We find no merit in the claim that the action was precluded by the pendency of the equity case on remand. It is true that the decree affirmed on appeal had, by stipulation, provided for an accounting for all monies claimed to be due by one side to the other. Such accounting would necessarily be limited to the claims of the respective parties arising out of the only disputed issue as to the ownership of the shares of stock. The question posed, but not decided, as to whether the corporations were necessary parties, was confined to that limited issue. It did not encompass the present issue as to mismanagement and injury to the corporations in their own right. Even if we assume, without deciding, that such an issue could have been litigated in the equity case, we are referred to no authority which would preclude the appellees from resorting to an action at law, in which punitive and not merely compensatory damages could be claimed. Even if the appellees were obliged to make an election of remedies, they elected in favor of an action at law, and the record does not show that the appellants raised any objection at that time.

The appellants preserved no objection to the court’s elaborate and careful charge to the jury, or to the introduction of evidence as to compensatory damages, except in connection with the asserted loss of a contract with the Washington Suburban Sanitary Commission, and evidence offered by the witness, Tripp, in connection therewith. There was, however, an objection to the instruction as to punitive damages, on the ground of the insufficiency of the evidence of malice, and objections to the exclusion of evidence in mitigation of such damages.

TripjJ was produced by the appellees and testified that he was a designing engineer employed by the Sanitary Commission. He testified that there had been a proposal to extend a sewer line through the appellees’ property and a report pre *398 pared by his department. The Commission had tried unsuccessfully to negotiate the purchase of a right of way prior to January 5, 1959. He had prepared a report estimating the cost of carrying the line through the property, and also the cost of carrying it around the property. Without objection, he stated the figures contained in this report. Installation by way of the alternative route would cost some $29,000 more than by way of the direct route, since it would require the installation and maintenance of a pumping station. He testified that the Commission never made an offer to the appellees, and never “formulated a figure for the purchase of a right of way. The Commission had no power of condemnation over cemetery property.” Over objection, he was then permitted to state: “In my opinion, based on my experience with the Commission, I feel that the Commission would have been perfectly willing to pay to the cemetery people the amount of money that it cost to use the alternative method, which amount was $28,725.25.” The trial court overruled a motion to strike the answer.
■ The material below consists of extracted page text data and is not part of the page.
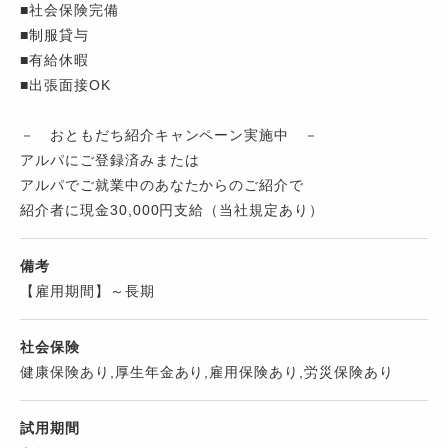
■社会保険完備
■制服貸与
■有給休暇
■出張面接OK
－ おともだち紹介キャンペーン実施中 －
アルパにご登録済みまたは
アルパでご就業中のあなたからのご紹介で
紹介者に現金30,000円支給（当社規定あり）
備考
【雇用期間】～長期
社会保険
健康保険あり,厚生年金あり,雇用保険あり,労災保険あり
試用期間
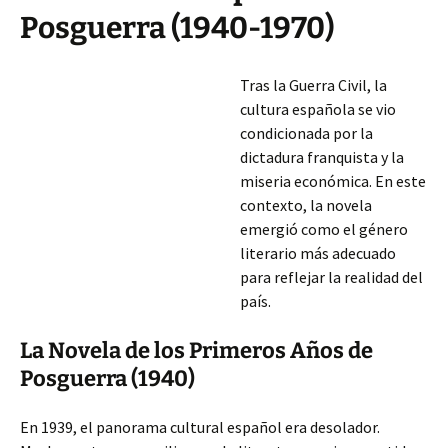
Posguerra (1940-1970)
Tras la Guerra Civil, la
cultura española se vio
condicionada por la
dictadura franquista y la
miseria económica. En este
contexto, la novela
emergió como el género
literario más adecuado
para reflejar la realidad del
país.
La Novela de los Primeros Años de
Posguerra (1940)
En 1939, el panorama cultural español era desolador.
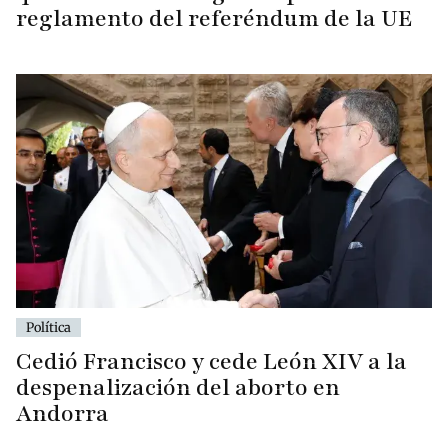
reglamento del referéndum de la UE
Política
Cedió Francisco y cede León XIV a la
despenalización del aborto en
Andorra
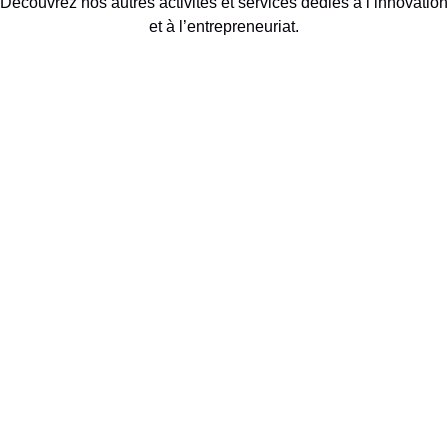
Découvrez nos autres activités et services dédiés à l’innovation
et à l’entrepreneuriat.
Explorez nos programmes
d'accompagnement
Découvrez nos atouts
territoriaux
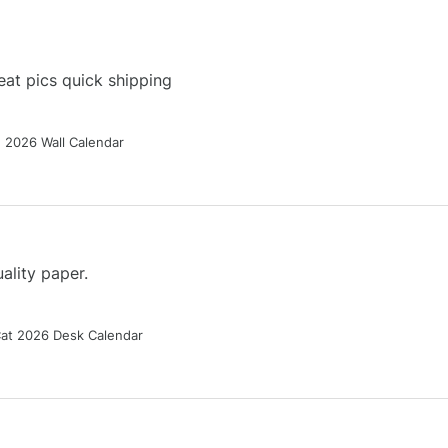
at pics quick shipping
g 2026 Wall Calendar
ality paper.
Cat 2026 Desk Calendar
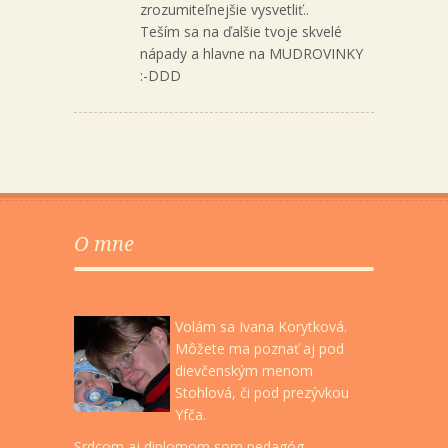
zrozumiteľnejšie vysvetliť..
Teším sa na ďalšie tvoje skvelé
nápady a hlavne na MUDROVINKY
:-DDD
O mne
Volám sa Ivana Korytková.
Môžete ma poznať aj pod
dievčenským menom
Stohlová, či pod prezývkou
Yfča.
Srdcom aj diplomom som pedagóg,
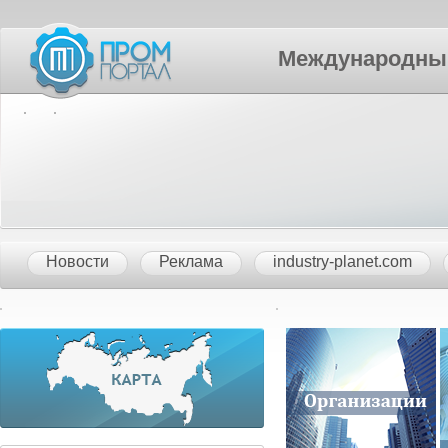
Международный П
Новости
Реклама
industry-planet.com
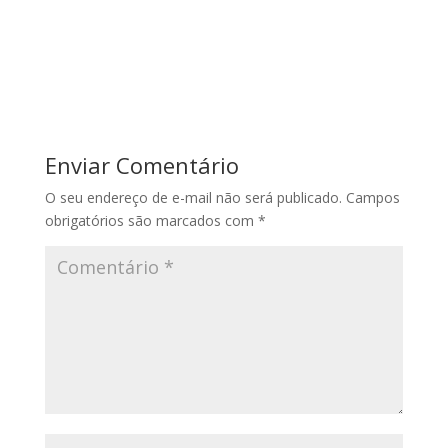
Enviar Comentário
O seu endereço de e-mail não será publicado.
Campos
obrigatórios são marcados com
*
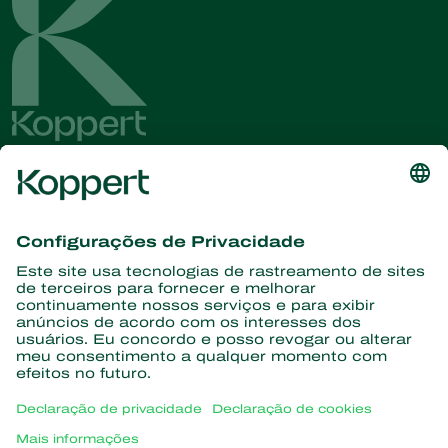
Conheça as últimas notícias e
informações
Assine aqui
Parceiros com a natureza
Ácaros predadores
Sobre a Koppert
Insetos predadores
Vespas Parasitoides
Since it was admitted that there was no contract, and no offer by the Commission, there is no basis, beyond speculation, to support a claim for loss of profits on such a transaction. The appellees argue that the answer of the witness was not prejudicial, because he merely “synthesized facts already in evidence”, and the jury might have drawn the inference that the Commission would have been willing to pay, for a route through the cemetery property, a sum at least equal to the differential in cost of installing the sewer extension along an alternate route. We find no basis for such an inference.